Parquet

Parquet is a column-oriented file format that provides more structure than HDF5. While this is extremely beneficial, it does have some limitations within Arkouda at this time due to the requirement that columns have equal sizes.

We are currently working on providing functionality that eliminates these limitations in order to support more data types being saved to Parquet.

More information on Parquet can be found here.

Supported Arkouda Data Types

  • pdarray

  • Index

  • DataFrame

  • Strings

  • SegArray

    • Strings values are only supported in the single instance case. Track updates on support when writing multiple columns here

Compression

Parquet supports 5 compression types:

  • Snappy

  • GZip

  • Brotli

  • ZSTD

  • LZ4

Data can also be saved using no compression. Arkouda now supports writting Parquet files with all compression types supported by Parquet.

Supported Write Modes

Truncate

When writing to Parquet in truncate mode, any existing Parquet file with the same name will be overwritten. If no file exists, one will be created. If writing multiple objects, all corresponding columns will be written to the Paruqet file at once.

Append

When writting to Parquet in append mode, all datasets will be appended to the file. If no file with the supplied name exists, one will be created. If any datasets being written have a name that is already the name of a dataset within the file, an error will be generated. Append is not supported for SegArray objects.

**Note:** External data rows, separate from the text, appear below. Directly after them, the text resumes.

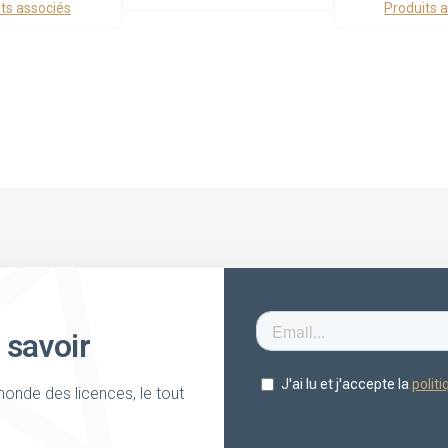
ts associés
Produits 
 savoir
onde des licences, le tout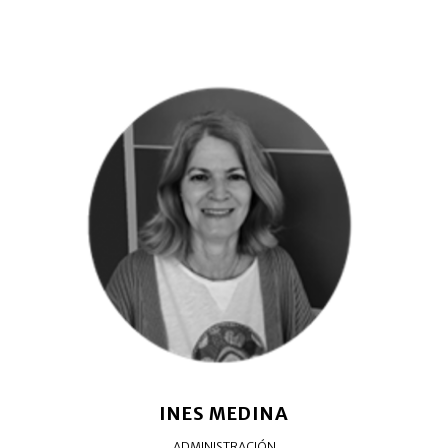
INES MEDINA
ADMINISTRACIÓN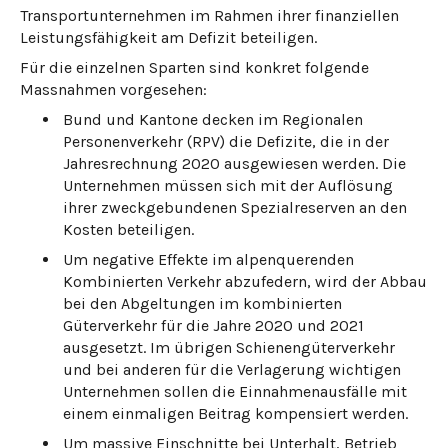
Transportunternehmen im Rahmen ihrer finanziellen
Leistungsfähigkeit am Defizit beteiligen.
Für die einzelnen Sparten sind konkret folgende
Massnahmen vorgesehen:
Bund und Kantone decken im Regionalen
Personenverkehr (RPV) die Defizite, die in der
Jahresrechnung 2020 ausgewiesen werden. Die
Unternehmen müssen sich mit der Auflösung
ihrer zweckgebundenen Spezialreserven an den
Kosten beteiligen.
Um negative Effekte im alpenquerenden
Kombinierten Verkehr abzufedern, wird der Abbau
bei den Abgeltungen im kombinierten
Güterverkehr für die Jahre 2020 und 2021
ausgesetzt. Im übrigen Schienengüterverkehr
und bei anderen für die Verlagerung wichtigen
Unternehmen sollen die Einnahmenausfälle mit
einem einmaligen Beitrag kompensiert werden.
Um massive Einschnitte bei Unterhalt, Betrieb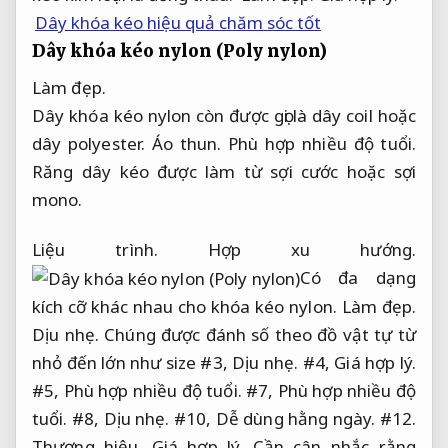
Dây khóa kéo hiệu quả chăm sóc tốt
Dây khóa kéo nylon (Poly nylon)
Làm đẹp.
Dây khóa kéo nylon còn được gọi là dây coil hoặc
dây polyester.
Áo thun.
Phù hợp nhiều độ tuổi.
Răng dây kéo được làm từ sợi cước hoặc sợi
mono.
Liệu trình.
Hợp xu hướng.
Có đa dạng
kích cỡ khác nhau cho khóa kéo nylon.
Làm đẹp.
Dịu nhẹ.
Chúng được đánh số theo đồ vật tự từ
nhỏ đến lớn như size #3,
Dịu nhẹ.
#4,
Giá hợp lý.
#5,
Phù hợp nhiều độ tuổi.
#7,
Phù hợp nhiều độ
tuổi.
#8,
Dịu nhẹ.
#10,
Dễ dùng hằng ngày.
#12.
Thương hiệu.
Giá hợp lý.
Cần cân nhắc rằng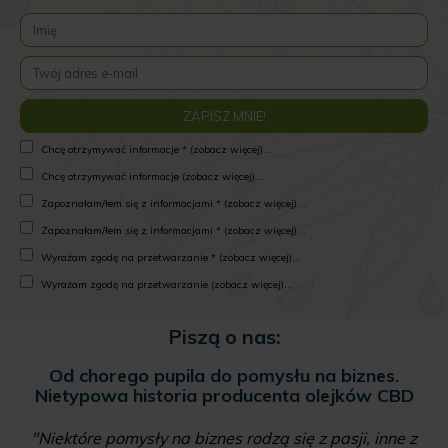
Chcę otrzymywać informacje * (zobacz więcej)...
Chcę otrzymywać informacje (zobacz więcej)...
Zapoznałam/łem się z informacjami * (zobacz więcej)...
Zapoznałam/łem się z informacjami * (zobacz więcej)...
Wyrażam zgodę na przetwarzanie * (zobacz więcej)...
Wyrażam zgodę na przetwarzanie (zobacz więcej)...
Piszą o nas:
Od chorego pupila do pomysłu na biznes.
Nietypowa historia producenta olejków CBD
"Niektóre pomysły na biznes rodzą się z pasji, inne z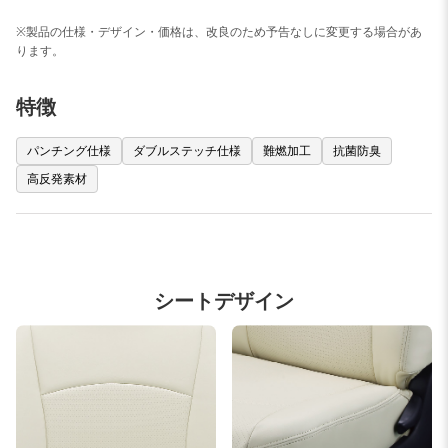
※製品の仕様・デザイン・価格は、改良のため予告なしに変更する場合があ
ります。
特徴
パンチング仕様
ダブルステッチ仕様
難燃加工
抗菌防臭
高反発素材
シートデザイン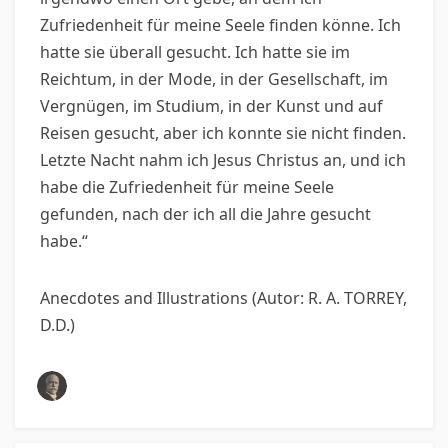
Zufriedenheit für meine Seele finden könne. Ich
hatte sie überall gesucht. Ich hatte sie im
Reichtum, in der Mode, in der Gesellschaft, im
Vergnügen, im Studium, in der Kunst und auf
Reisen gesucht, aber ich konnte sie nicht finden.
Letzte Nacht nahm ich Jesus Christus an, und ich
habe die Zufriedenheit für meine Seele
gefunden, nach der ich all die Jahre gesucht
habe.“
Anecdotes and Illustrations (Autor: R. A. TORREY,
D.D.)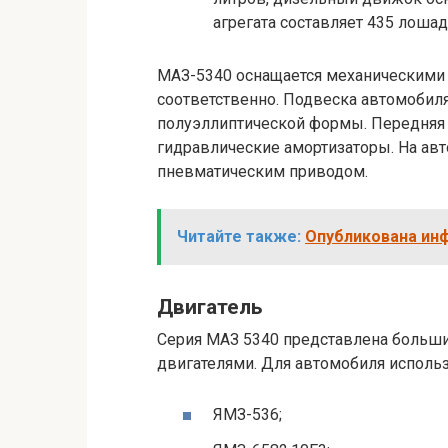
агрегата составляет 435 лошад
МАЗ-5340 оснащается механическими т
соответственно. Подвеска автомобил
полуэллиптической формы. Передняя 
гидравлические амортизаторы. На авт
пневматическим приводом.
Читайте также:
Опубликована инф
Двигатель
Серия МАЗ 5340 представлена больш
двигателями. Для автомобиля использ
ЯМЗ-536;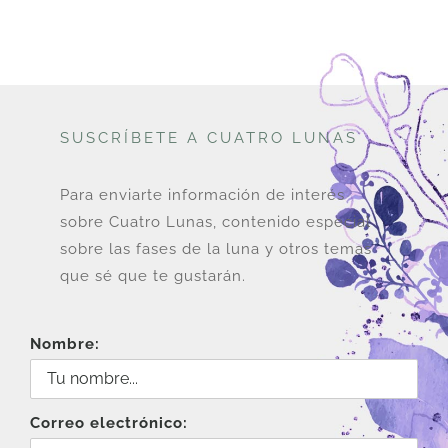
U$
U$
36.
29.
SUSCRÍBETE A CUATRO LUNAS
Para enviarte información de interés
sobre Cuatro Lunas, contenido especial
sobre las fases de la luna y otros temas
que sé que te gustarán.
Nombre:
Correo electrónico:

Please Note: appending to a Parquet file is not natively support and is extremely ineffiecent. It is recommended to read the file out and call arkouda.io.to_parquet on the output with the additional columns added and then writting in truncate mode.

API Reference

pdarray

Index

DataFrame

Strings

SegArray

Categorical

Categorical objects cannot currently be written to Parquet Files. This is due to the fact that the components of Categoricals can have different sizes.